In recent years I have noticed a huge drive towards putting intentions out to the universe and waiting for them to materialise. I have read “The Secret” by Rhonda Byrne and also “The Law of Attraction” by Esther and Jerry Hicks but must admit that they were read with some dubiousness. I would love to truly believe the principles contained in those books; ask with high intent and it will come to you (in a nutshell). But, I can't. Just like I had done in the past with my resolutions, I read the books and felt it might be worth giving this a try... it's worked for others so why can't it work for me. And so, I'd make a list of what I wanted to “attract”, set my intention, and wait – but all the while in the back of my mind my critical voice would repeat, “Don't know why you bother, you'll only end up disappointed”. Sadly, it would seem that my critical voice would drown out any voice of hope/belief and my attempts became half hearted and I ended up telling myself, “See I knew it wouldn't work!”.
Thinking back I realise that disappointment seems to be a well known companion of mine. I've heard of depression being described as the 'Black Dog' well I might describe disappointment as a 'Python' that constricts my ability to break out of the critical mindset and have a more open and accepting mind. Growing up I never felt I would amount to much, my parents seemed to look upon me as the joker in the family and I often felt I could never match up to their expectations of me – or is it that I felt they never actually had any expectations of me; I was never encouraged to stay on at school or go to university. There was never much talk of my future other than settling down and getting married. I never felt pushed to achieve (which could be a good thing...) and there was definitely no discussion around any dreams or desires I might have. I guess that could be the catalyst for why I find it quite difficult to set intentions because I'm not practiced in reaching for the stars. Everything I did as a young person was what I might call level headed. I never had a crush on a teacher at school (which quite a few of my friends did!) or a pop star (although I have to admit that David Bowie was, and still is, my hero!) because I knew it was never going to happen. I found it pointless to dream about something that was unobtainable/unachievable. My daydreams were filled with conversations I would have with real people around me, not with movie stars or people I knew for a fact I was never going to meet. I never even played with dolls and all the accessories that come with them; I remember I had a friend who had every Barbie and accompanying horse, house, car etc and who would play with them for ages – it just didn't make any sense to me. Obviously, I had a huge lack of imagination – my life was based in reality because I had to be aware of what was going on around me in order to keep myself, and at times my siblings, safe.

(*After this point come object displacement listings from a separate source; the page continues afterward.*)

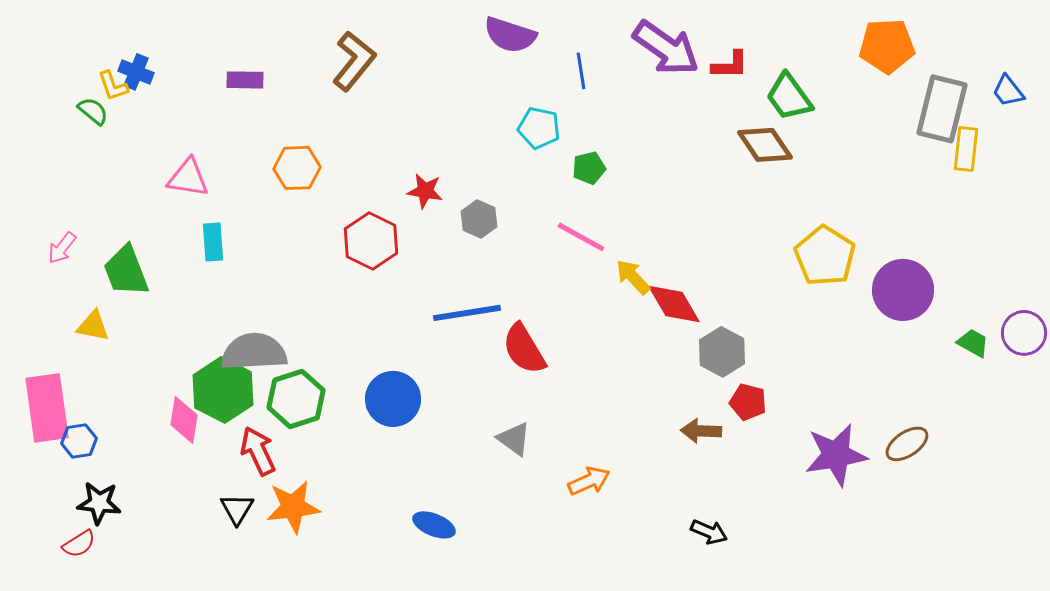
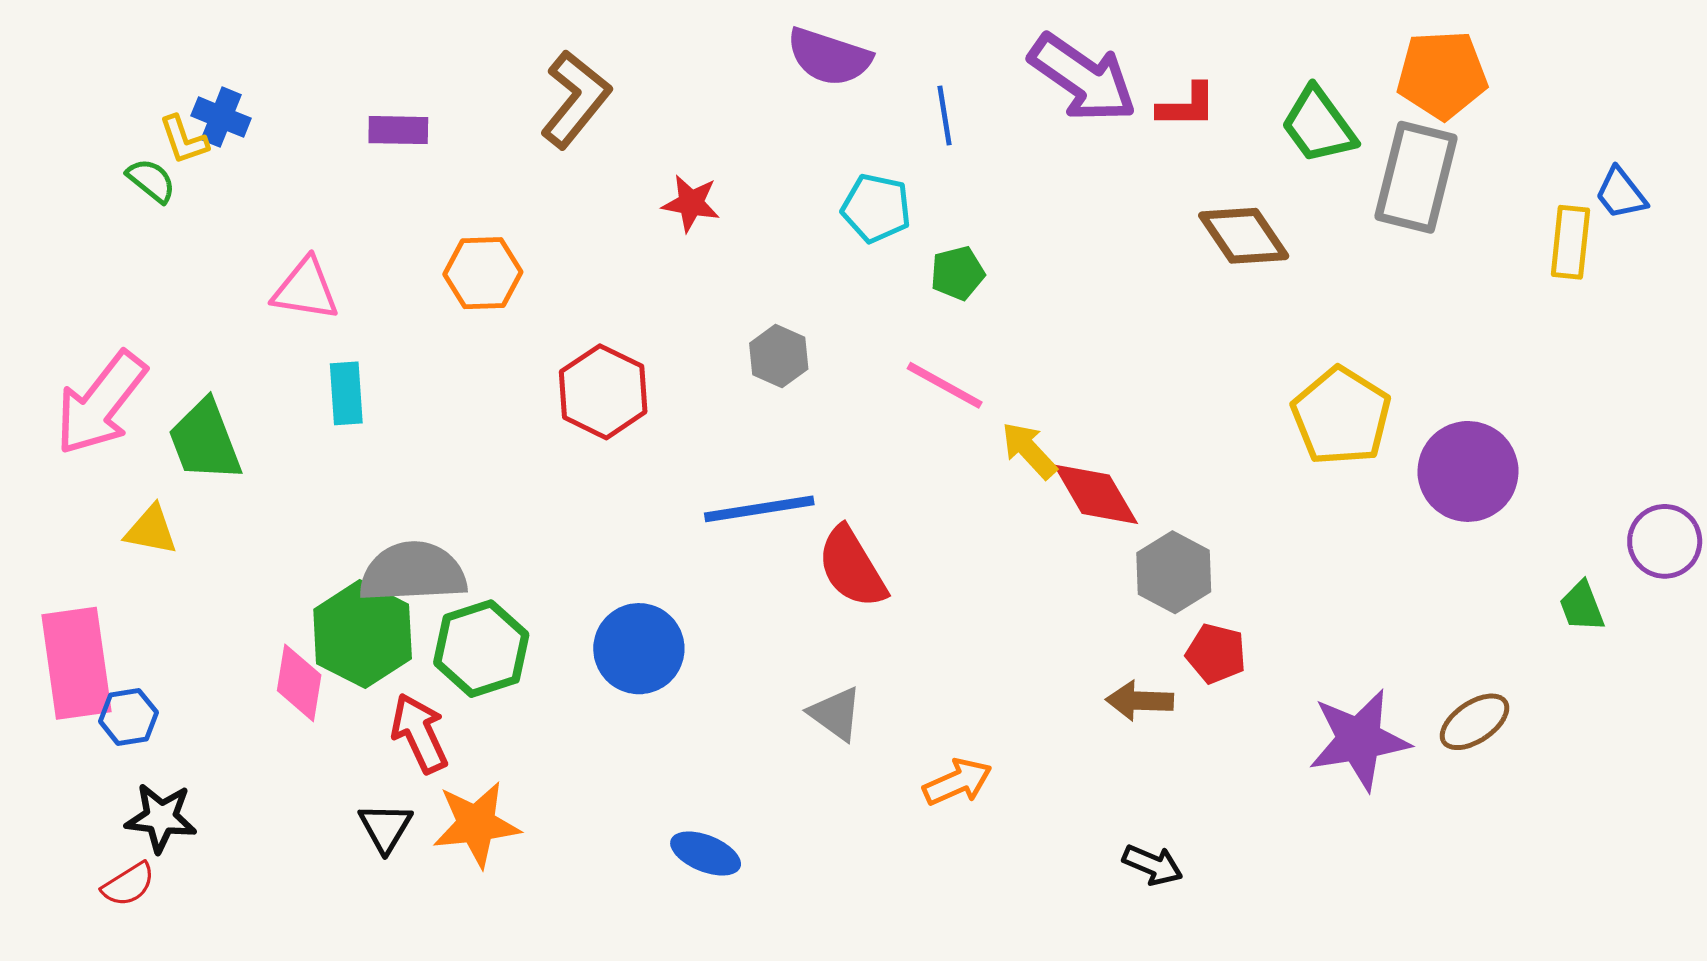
blue trapezoid: (1008, 91) -> (1621, 193), moved
green trapezoid: (789, 97) -> (1318, 125), moved
gray rectangle: (942, 109) -> (1416, 177), moved
red star: (425, 191) -> (691, 203), moved
pink arrow: (62, 248) -> (101, 403), size x2.0
green trapezoid: (973, 343) -> (1582, 606), moved, turned -140

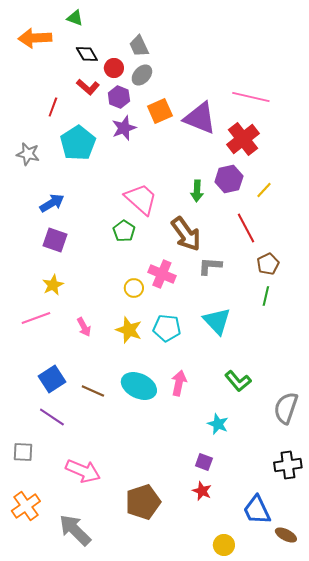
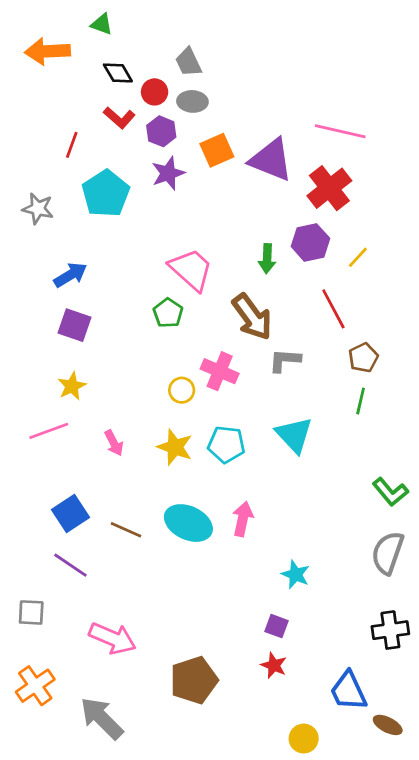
gray ellipse: (142, 75) -> (192, 101), turned 50
green L-shape: (238, 381) -> (390, 492), moved

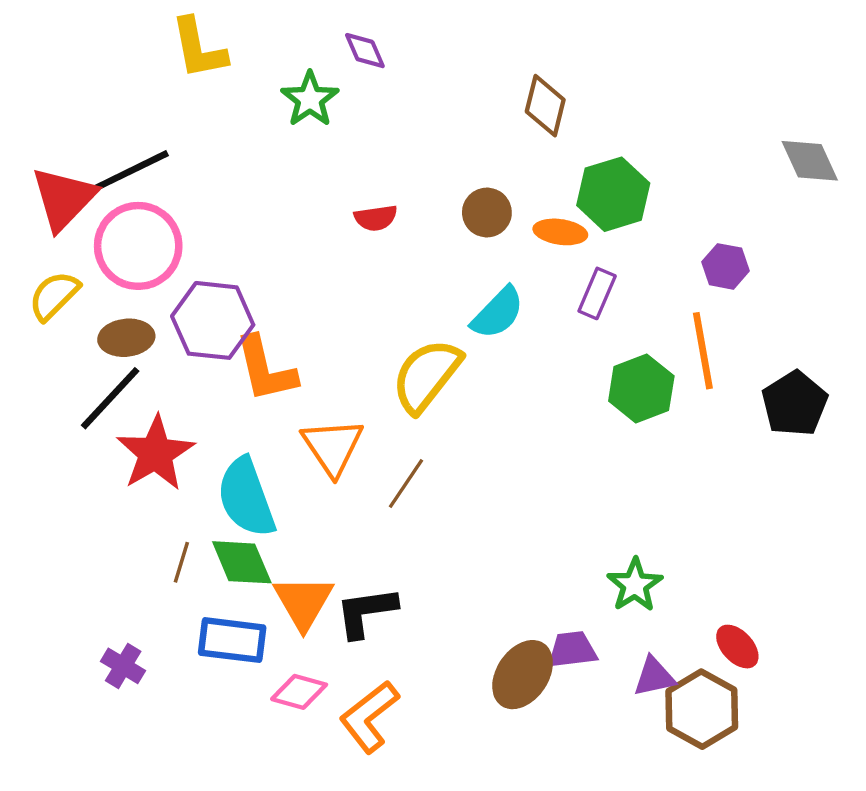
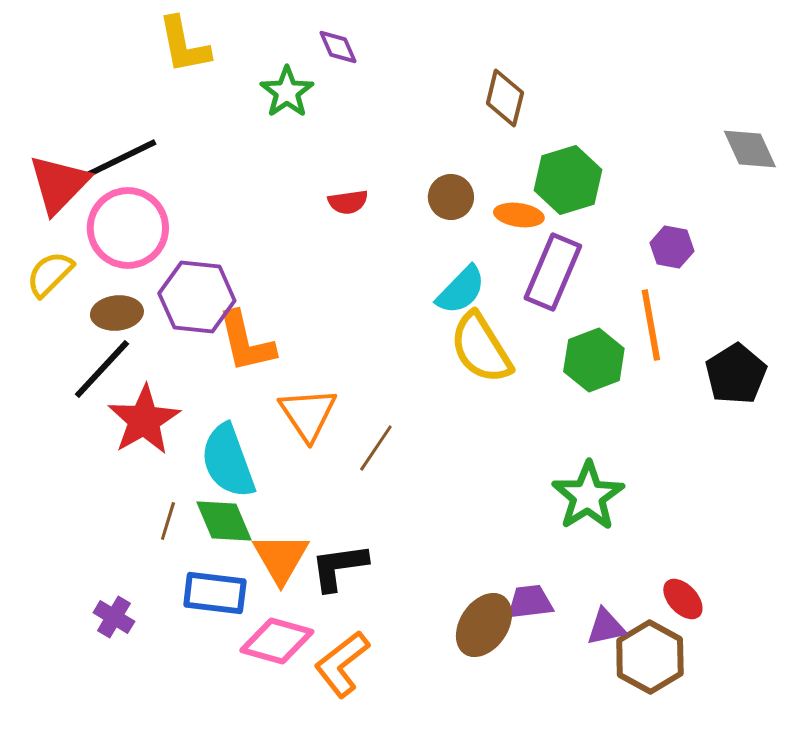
purple rectangle: (597, 293) -> (553, 272), size x1.6
yellow semicircle: (426, 376) -> (481, 348), moved, turned -70
green star: (635, 585) -> (588, 496), moved, size x1.4
pink diamond: (299, 692) -> (277, 641), size x1.4

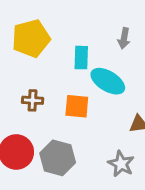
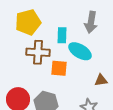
gray arrow: (124, 38) -> (91, 22), size x1.5
brown cross: (33, 100) -> (38, 52), moved, size x1.6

And so, the notion of asking a higher being for anything at all I wanted seemed extremely foreign to me. I read about a person who put a cheque made out to themselves on their fridge for £25,000 with the total expectation that the full amount would come to them. Apparently (my dubiousness!) the money did materialise. So, ok, I thought I'd give it a go but then I questioned how I dare ask for this – it's too materialistic and I have no right to expect this kind of thing. I read about a person asking the angels to provide a parking space for them when they went shopping at a busy supermarket; and a space was available. Now that I could manage – and I do frequently ask for a parking space and I must say, there is always one available. And so I question, why I can ask for a parking space but not the £25,000. Perhaps it comes down to what I think I deserve. Well, I know I don't deserve disappointment all my life, but how do I uncoil myself from the constraints of the 'Python'?
Over the past few months, I've asked the universe for help on many occasions. Most of the time I haven't specified what kind of help I need but I've opened my heart to asking and waiting for something to happen. When I think back I am astounded at the help I have received. Often times this help has come from people I hardly know, and often times the generosity of my family and friends has been more than I would have expected. But help has manifested itself and with each recognition of this, the constraints weaken. I have been moved to tears by the thoughtfulness and support I am getting – sometimes it can be as simple as a quick message like “I'm thinking of you today and sending love”.
I have no doubt that there will still be disappointments to come and part of me welcomes them. In all things, there has to be light and dark – good and bad. Without the disappointments, I won't recognise the joys around me. It's ok for me to feel disappointment but it doesn't have to be my long term companion. I might have experienced my fair share of disappointment in my life but those moments pass and if I were to set any Intention for this coming year it would be this. “I accept the bad but won't be defined by it. I deserve good things, so I'll seek them out. I will embrace whatever comes my way and learn from it.”